Still, for some games (mainly, rhythm games), it may be required to synchronize player actions with something happening in a song (usually in sync with the BPM). For this, having more precise timing information for an exact playback position is useful.
Achieving very low playback timing precision is difficult. This is because many factors are at play during audio playback:
Audio is mixed in chunks (not continuously), depending on the size of audio buffers used (check latency in project settings).
Mixed chunks of audio are not played immediately.
Graphics APIs display two or three frames late.
When playing on TVs, some delay may be added due to image processing.
The most common way to reduce latency is to shrink the audio buffers (again, by editing the latency setting in the project settings).
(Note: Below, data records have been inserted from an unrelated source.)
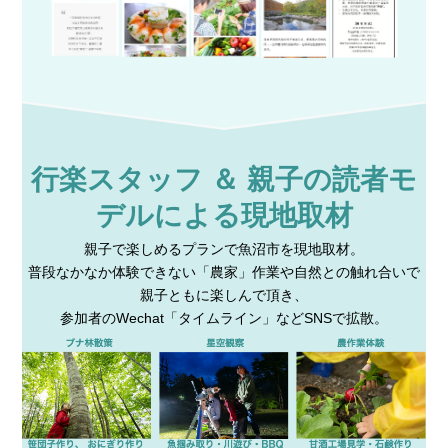
行楽スタッフ ＆ 親子の読者モ
デルによる現地取材
親子で楽しめるプランで魚沼市を現地取材。
普段なかなか体験できない「農家」作業や自然との触れ合いで
親子ともに楽しんで頂き、
参加者のWechat「タイムライン」などSNSで拡散。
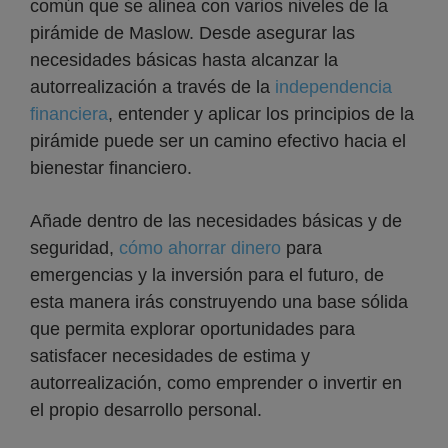
común que se alinea con varios niveles de la
pirámide de Maslow. Desde asegurar las
necesidades básicas hasta alcanzar la
autorrealización a través de la
independencia
financiera
, entender y aplicar los principios de la
pirámide puede ser un camino efectivo hacia el
bienestar financiero.
Añade dentro de las necesidades básicas y de
seguridad,
cómo ahorrar dinero
para
emergencias y la inversión para el futuro, de
esta manera irás construyendo una base sólida
que permita explorar oportunidades para
satisfacer necesidades de estima y
autorrealización, como emprender o invertir en
el propio desarrollo personal.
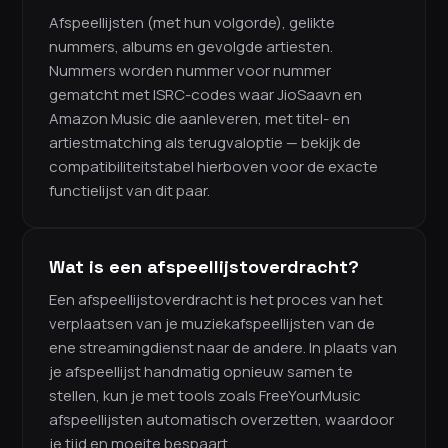
Afspeellijsten (met hun volgorde), gelikte
nummers, albums en gevolgde artiesten.
Nummers worden nummer voor nummer
gematcht met ISRC-codes waar JioSaavn en
Amazon Music die aanleveren, met titel- en
artiestmatching als terugvaloptie — bekijk de
compatibiliteitstabel hierboven voor de exacte
functielijst van dit paar.
Wat is een afspeellijstoverdracht?
Een afspeellijstoverdracht is het proces van het
verplaatsen van je muziekafspeellijsten van de
ene streamingdienst naar de andere. In plaats van
je afspeellijst handmatig opnieuw samen te
stellen, kun je met tools zoals FreeYourMusic
afspeellijsten automatisch overzetten, waardoor
je tijd en moeite bespaart.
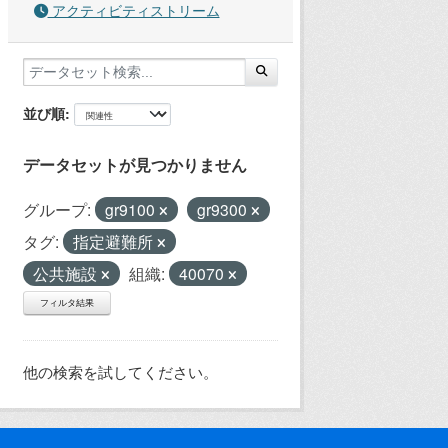
アクティビティストリーム
並び順
データセットが見つかりません
グループ:
gr9100
gr9300
タグ:
指定避難所
公共施設
組織:
40070
フィルタ結果
他の検索を試してください。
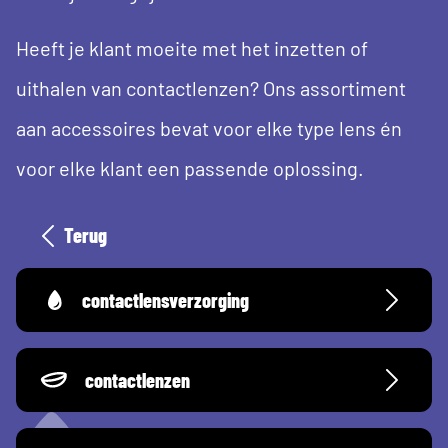
Heeft je klant moeite met het inzetten of
uithalen van contactlenzen? Ons assortiment
aan accessoires bevat voor elke type lens én
voor elke klant een passende oplossing.
Terug
contactlensverzorging
contactlenzen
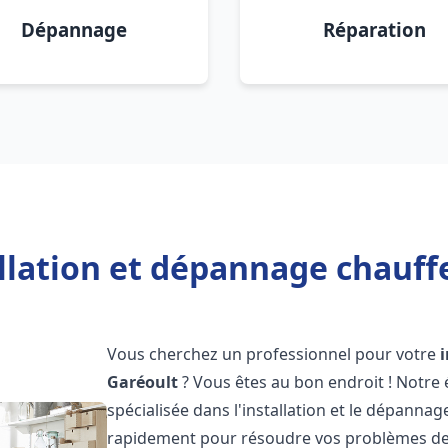
Dépannage
Réparation
llation et dépannage chauff
Vous cherchez un professionnel pour votre
Garéoult
? Vous êtes au bon endroit ! Notre
spécialisée dans l'installation et le dépanna
rapidement pour résoudre vos problèmes de c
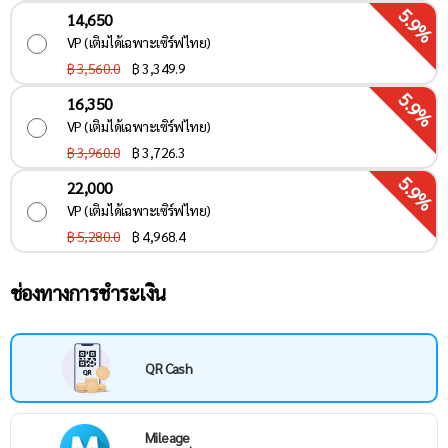
5.9%
14,650
VP (เติมได้เฉพาะเซิร์ฟไทย)
฿ 3,560.0
฿
3,349.9
5.9%
16,350
VP (เติมได้เฉพาะเซิร์ฟไทย)
฿ 3,960.0
฿
3,726.3
5.9%
22,000
VP (เติมได้เฉพาะเซิร์ฟไทย)
฿ 5,280.0
฿
4,968.4
ช่องทางการชำระเงิน
QR Cash
Mileage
The problem is that when latency is too small, sound mixing will require considerably more CPU. This increases the risk of skipping (a crack in sound because a mix callback was lost).
This is a common tradeoff, so Godot ships with sensible defaults that should not need to be altered.
The problem, in the end, is not this slight delay but synchronizing graphics and audio for games that require it. Beginning with Godot 3.2, some helpers were added to obtain more precise playback timing.
Using the system clock to sync¶
As mentioned before, If you call AudioStreamPlayer.play(), sound will not begin immediately, but when the audio thread processes the next chunk.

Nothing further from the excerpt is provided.